E il Conte bis dovrà affrontare le sue prime prove concrete. Con due cartine di tornasole. La prima si chiama aspettative. Portarle troppo in alto è rischioso, come ha dimostrato il governo precedente con la sua fine della povertà (Luigi Di Maio) o la liberazione dal lavoro (Matteo Salvini). La seconda, ancor più importante, si chiama discontinuità. Il segretario del Pd Nicola Zingaretti ha annunciato urbi et orbi che l’alleanza giallo-rossa nasce all’insegna della discontinuità, ma proprio qui si nascondono le trappole più insidiose.
La trappola più insidiosa è senza dubbio il decreto sicurezza. Stando alle primissime mosse del neo-ministro degli Interni, Lucia Lemorgese, prevale piuttosto la continuità: i porti restano come erano prima, cioè semi chiusi. Ma è davvero troppo presto per avere un’idea precisa, quindi sospendiamo il giudizio.
Più chiaro è quel che emerge dalla politica economica. Il fisco innanzitutto. Seppellita la flat tax, che poi non era affatto piatta, il Pd punta ad alleggerire le imposte che gravano sul lavoro con una detrazione di 1.500 euro per i redditi fino a 35mila euro, che si estende fino ai 55mila euro, ma in misura decrescente (ciò vuol dire 125 euro in più al mese). Tuttavia questo assorbirebbe gli 80 euro e farebbe scendere il bonus mensile ad appena 45 euro. Un’ipotesi alternativa prevede un taglio di due punti alle prime tre aliquote fiscali. In questo caso il beneficio sarebbe esteso a tutti. Nell’un caso e nell’altro il costo s’aggira attorno ai 10 miliardi di euro, grosso modo quello che era previsto per gli 80 euro del governo Renzi. Il Movimento 5 Stelle sembra più propenso a seguire la seconda strada, puntando sulle famiglie, ma soprattutto ha a cuore il salario minimo per legge. Vedremo quale delle due strade prevarrà, o se Pd e M5s troveranno una terza via.

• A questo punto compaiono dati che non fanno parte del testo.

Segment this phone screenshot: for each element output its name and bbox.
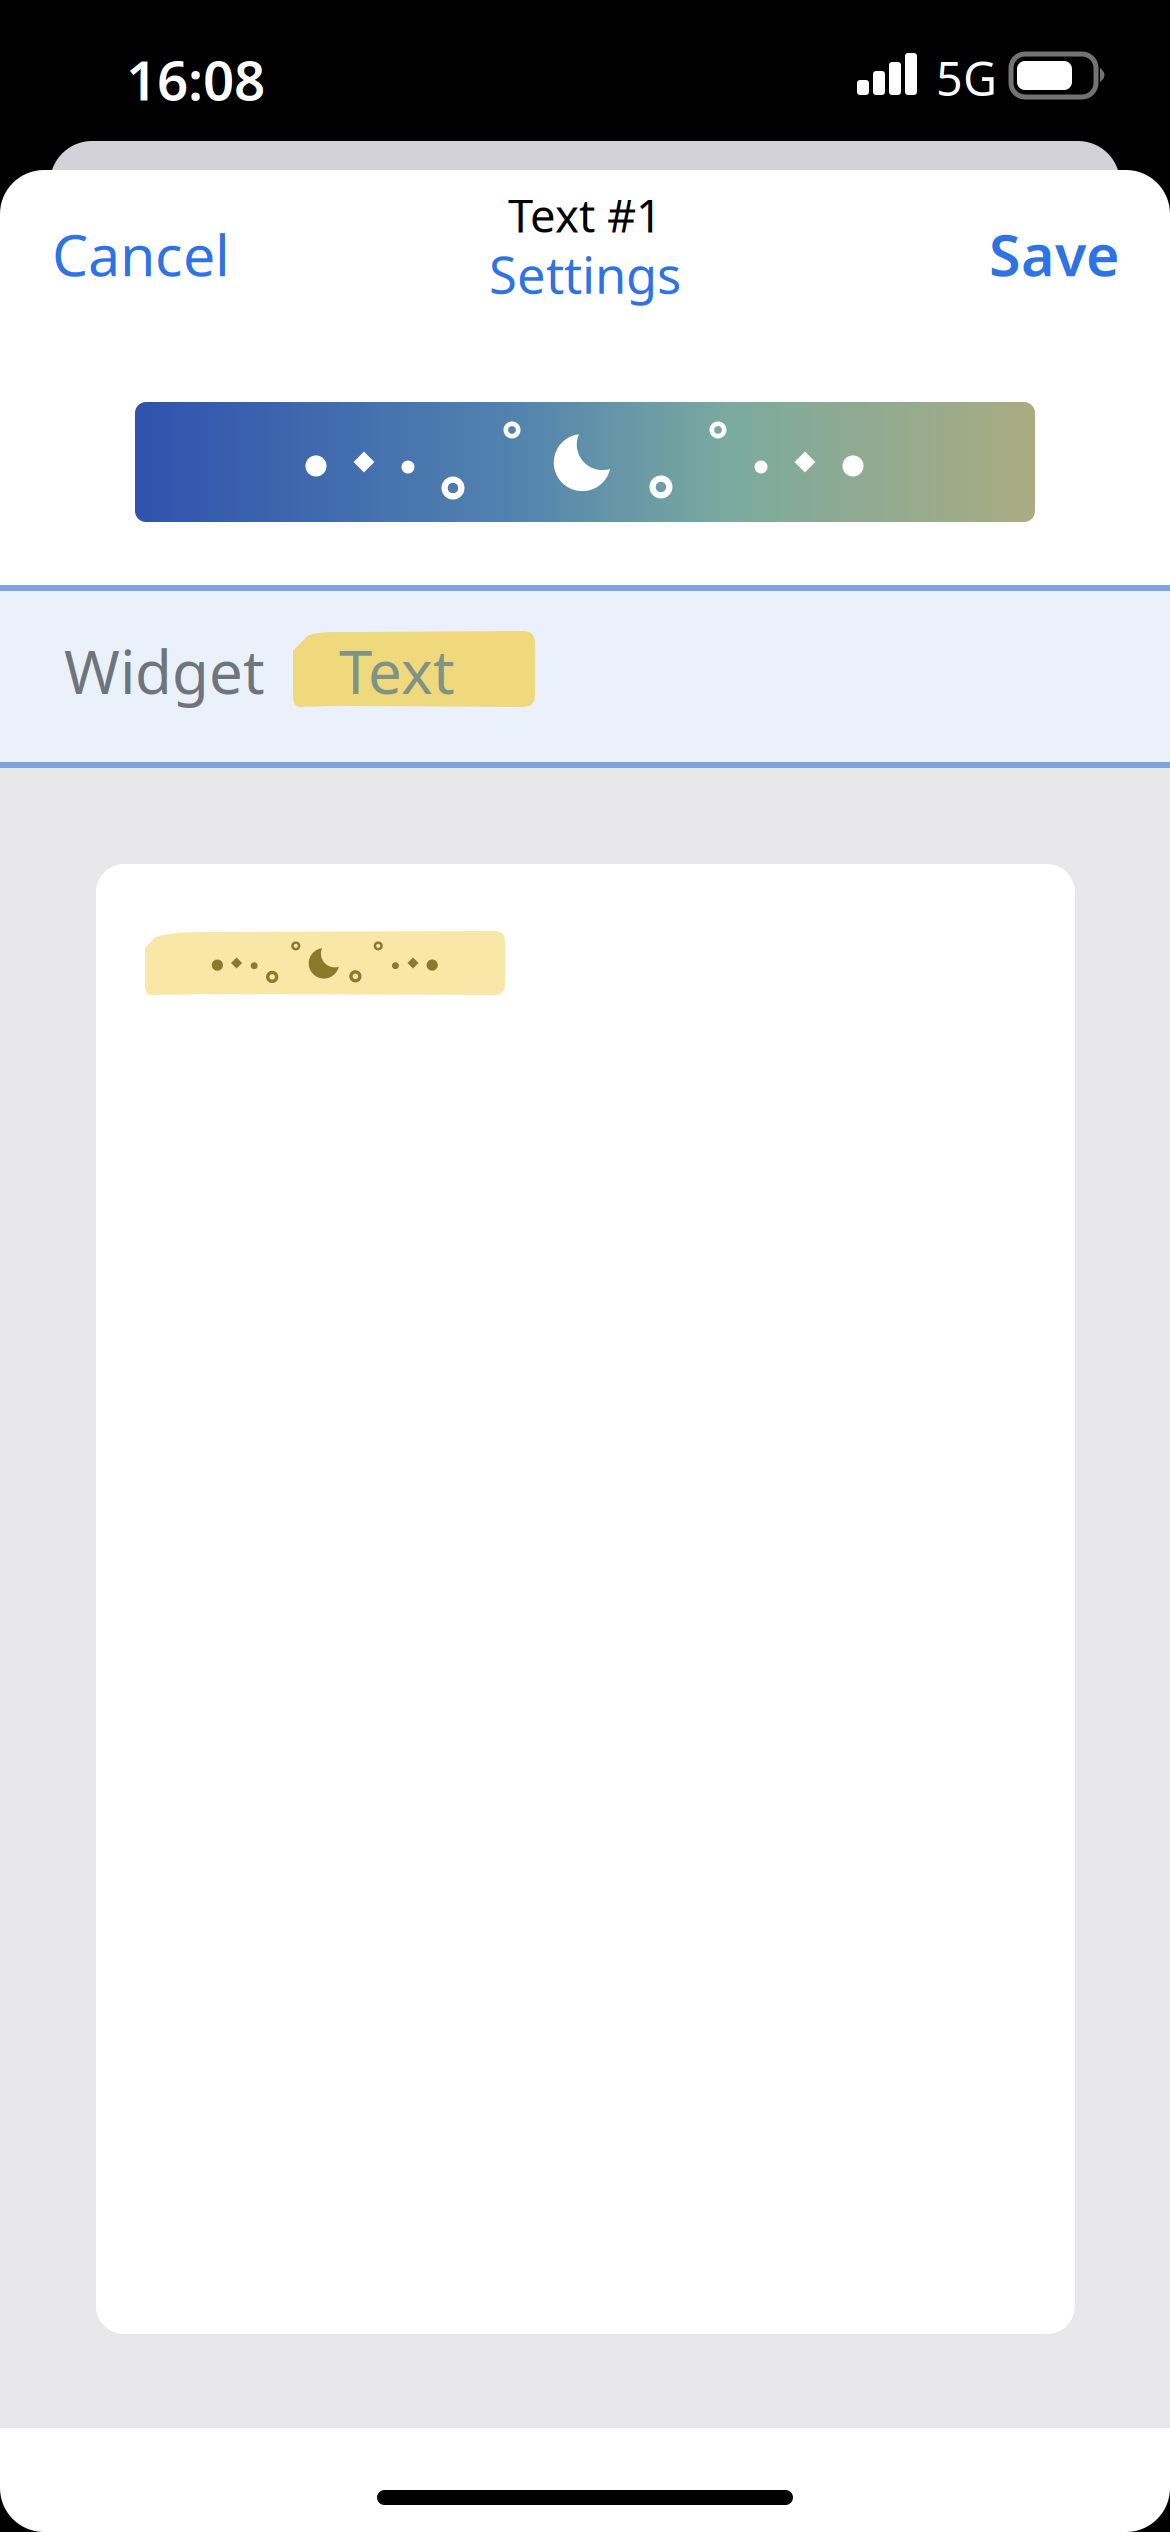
staticText: 16:08 bbox=[126, 43, 265, 116]
staticText: Save bbox=[989, 216, 1120, 292]
staticText: 5G bbox=[936, 47, 997, 109]
button[interactable]: Settings bbox=[0, 246, 1170, 302]
staticText: Text bbox=[339, 631, 455, 711]
staticText: Widget bbox=[64, 631, 265, 711]
button[interactable]: Save bbox=[900, 206, 1120, 302]
button[interactable]: Cancel bbox=[52, 206, 282, 302]
staticText: Settings bbox=[489, 240, 681, 308]
staticText: Text #1 bbox=[508, 185, 662, 245]
button[interactable]: Widget preview bbox=[135, 402, 1035, 522]
staticText: Cancel bbox=[52, 216, 230, 292]
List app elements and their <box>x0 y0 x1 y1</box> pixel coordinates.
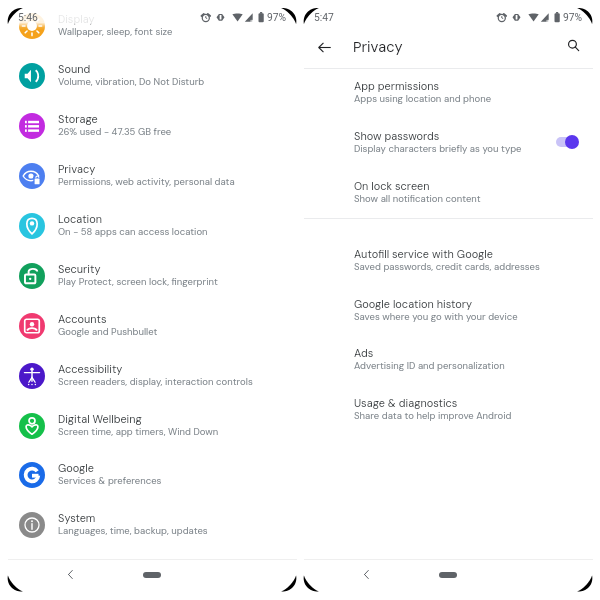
staticText: Sound <box>58 62 91 76</box>
staticText: Google <box>58 461 94 475</box>
staticText: Permissions, web activity, personal data <box>58 176 235 188</box>
button[interactable]: System <box>0 501 304 551</box>
button[interactable]: App permissions <box>296 69 600 119</box>
staticText: Security <box>58 262 101 276</box>
staticText: Show all notification content <box>354 193 481 205</box>
button[interactable]: Google <box>0 451 304 501</box>
staticText: Show passwords <box>354 129 440 143</box>
staticText: Display characters briefly as you type <box>354 143 522 155</box>
button[interactable]: Back <box>312 35 337 60</box>
staticText: Screen time, app timers, Wind Down <box>58 426 219 438</box>
button[interactable]: Google location history <box>296 287 600 337</box>
staticText: 5:46 <box>18 11 38 23</box>
staticText: Accessibility <box>58 362 123 376</box>
button[interactable]: Location <box>0 202 304 252</box>
button[interactable]: Show passwords <box>296 119 600 169</box>
staticText: Languages, time, backup, updates <box>58 525 208 537</box>
staticText: Play Protect, screen lock, fingerprint <box>58 276 218 288</box>
button[interactable]: Back <box>60 564 81 585</box>
button[interactable]: Back <box>356 564 377 585</box>
staticText: Ads <box>354 346 374 360</box>
staticText: 26% used - 47.35 GB free <box>58 126 172 138</box>
staticText: Saved passwords, credit cards, addresses <box>354 261 540 273</box>
button[interactable]: Digital Wellbeing <box>0 402 304 452</box>
button[interactable]: Privacy <box>0 152 304 202</box>
button[interactable]: Accounts <box>0 302 304 352</box>
staticText: Volume, vibration, Do Not Disturb <box>58 76 205 88</box>
button[interactable]: Security <box>0 252 304 302</box>
staticText: Usage & diagnostics <box>354 396 458 410</box>
staticText: 5:47 <box>314 11 334 23</box>
button[interactable]: Ads <box>296 336 600 386</box>
button[interactable]: Sound <box>0 52 304 102</box>
staticText: Accounts <box>58 312 107 326</box>
staticText: 97% <box>563 11 583 23</box>
staticText: Display <box>58 12 95 26</box>
staticText: Google location history <box>354 297 473 311</box>
staticText: Wallpaper, sleep, font size <box>58 26 173 38</box>
staticText: System <box>58 511 96 525</box>
staticText: Advertising ID and personalization <box>354 360 505 372</box>
button[interactable]: Search <box>561 33 586 58</box>
button[interactable]: Accessibility <box>0 352 304 402</box>
button[interactable]: Usage & diagnostics <box>296 386 600 436</box>
staticText: Apps using location and phone <box>354 93 492 105</box>
staticText: Autofill service with Google <box>354 247 493 261</box>
staticText: On lock screen <box>354 179 430 193</box>
staticText: On - 58 apps can access location <box>58 226 208 238</box>
staticText: Storage <box>58 112 98 126</box>
staticText: Services & preferences <box>58 475 162 487</box>
button[interactable]: Home <box>143 572 161 578</box>
button[interactable]: Home <box>439 572 457 578</box>
button[interactable]: Show passwords <box>549 131 583 153</box>
staticText: Saves where you go with your device <box>354 311 518 323</box>
button[interactable]: Autofill service with Google <box>296 237 600 287</box>
staticText: App permissions <box>354 79 440 93</box>
staticText: Share data to help improve Android <box>354 410 512 422</box>
staticText: Screen readers, display, interaction con… <box>58 376 253 388</box>
staticText: 97% <box>267 11 287 23</box>
staticText: Digital Wellbeing <box>58 412 142 426</box>
staticText: Privacy <box>353 38 403 57</box>
staticText: Privacy <box>58 162 96 176</box>
staticText: Google and Pushbullet <box>58 326 158 338</box>
button[interactable]: On lock screen <box>296 169 600 219</box>
button[interactable]: Storage <box>0 102 304 152</box>
button[interactable]: Display <box>0 2 304 52</box>
staticText: Location <box>58 212 103 226</box>
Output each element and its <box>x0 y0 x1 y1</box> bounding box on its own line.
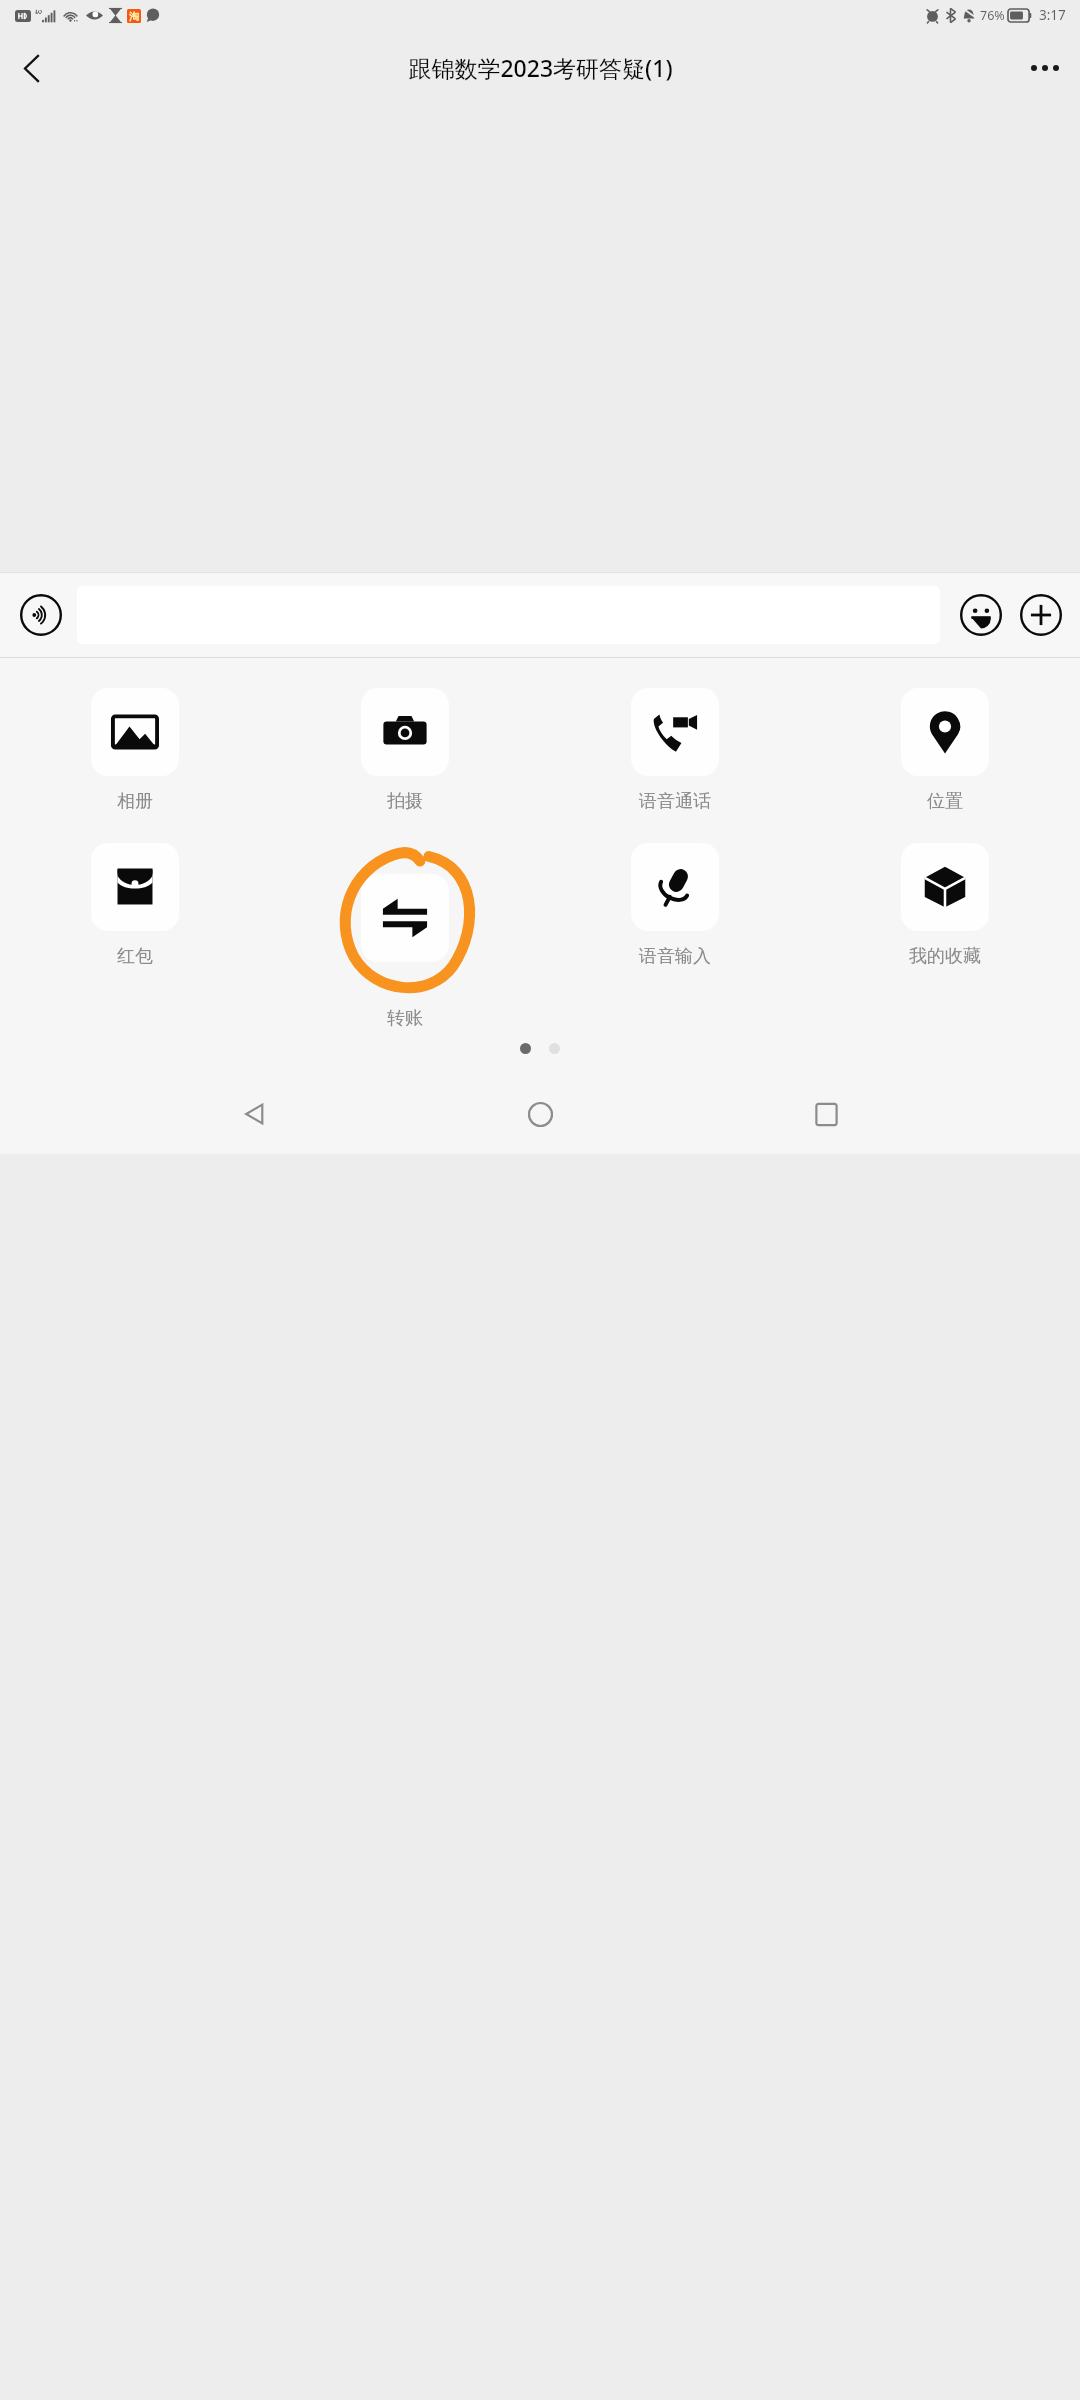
staticText: 位置 <box>927 790 963 813</box>
staticText: 语音输入 <box>639 945 711 968</box>
staticText: 相册 <box>117 790 153 813</box>
button[interactable]: Emoji <box>954 588 1008 642</box>
staticText: 76% <box>980 7 1005 24</box>
staticText: 拍摄 <box>387 790 423 813</box>
button[interactable]: Home <box>509 1083 571 1145</box>
button[interactable]: Voice message <box>14 588 68 642</box>
button[interactable]: 语音通话 <box>540 688 810 813</box>
button[interactable]: Back <box>224 1083 286 1145</box>
button[interactable]: More attachments <box>1014 588 1068 642</box>
button[interactable]: 红包 <box>0 843 270 968</box>
button[interactable]: Back <box>0 37 62 99</box>
staticText: 跟锦数学2023考研答疑(1) <box>408 52 673 83</box>
staticText: 转账 <box>387 1007 423 1030</box>
button[interactable]: 转账 <box>270 843 540 1030</box>
button[interactable]: 我的收藏 <box>810 843 1080 968</box>
staticText: 淘 <box>129 10 139 23</box>
staticText: 红包 <box>117 945 153 968</box>
button[interactable]: Recent apps <box>795 1083 857 1145</box>
staticText: 3:17 <box>1039 6 1066 24</box>
staticText: 我的收藏 <box>909 945 981 968</box>
staticText: 语音通话 <box>639 790 711 813</box>
button[interactable]: 位置 <box>810 688 1080 813</box>
button[interactable]: More options <box>1010 33 1080 103</box>
button[interactable]: 相册 <box>0 688 270 813</box>
button[interactable]: 语音输入 <box>540 843 810 968</box>
button[interactable]: 拍摄 <box>270 688 540 813</box>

Altro punto chiave sono gli investimenti. Maurizio Landini, segretario della Cgil, grande sponsor dell’attuale formula di governo, dalle colonne della Repubblica ha chiesto non solo meno tasse sul lavoro, ma “un grande piano di investimenti”. Intanto, ci sono già stanziati e non spesi 13,5 miliardi, non sono quel new deal al quale pensa Landini, ma se davvero messi in moto subito potranno contrastare almeno in parte la caduta della domanda senza peggiorare il disavanzo pubblico. La titolare dei Trasporti Paola De Micheli, già vicesegretaria del Pd, ha detto che bisogna rimboccarsi le maniche: “Possiamo sbloccare i lavori anche con procedure semplificate. La Tav si farà”. Per i 5 Stelle è un vero tabù e il nodo politico non è affatto sciolto, al contrario di quel che spera la ministro. Ma la patata ancor più bollente si chiama Atlantia. I grillini insistono nella revoca delle concessioni, il Pd parla di revisione. Mario Giarrusso (M5s) ha subito dichiarato che non voterà la fiducia. Di Maio getta acqua sul fuoco: “Niente conflitti, non rispondete alle provocazioni. E dite al Pd di non fare come Salvini che si era tirato indietro. Troveremo una soluzione trasparente”.
Il malumore c’è e non viene nascosto. Intanto s’inserisce anche il protagonismo del più piccolo degli alleati, Leu, rappresentato da Roberto Speranza che in qualità di ministro della Salute vuole abolire il ticket di 10 euro sulle visite specialistiche (gettito di 400 milioni) più un grande piano di assunzioni, facendo pagare il costo a banche, assicurazioni, fondi di investimento o, per meglio dire, ai risparmiatori sui quali verranno scaricati gli oneri. Speranza è più in sintonia con i grillini che con il Pd.
Tutti del resto hanno già cominciato il loro gioco al rilancio che si traduce nel solito assalto alla diligenza (Lorenzo Fioramonti non ha fatto in tempo a giurare come ministro che ha chiesto 3 miliardi in più per scuola e università). Se le cose stanno così, altro che discontinuità, prevale la continuità con il solito modo di governare, fatto di conflitti tra i partiti e di agende personali dei singoli ministri. E poi ci si chiede come mai aumenta il debito pubblico.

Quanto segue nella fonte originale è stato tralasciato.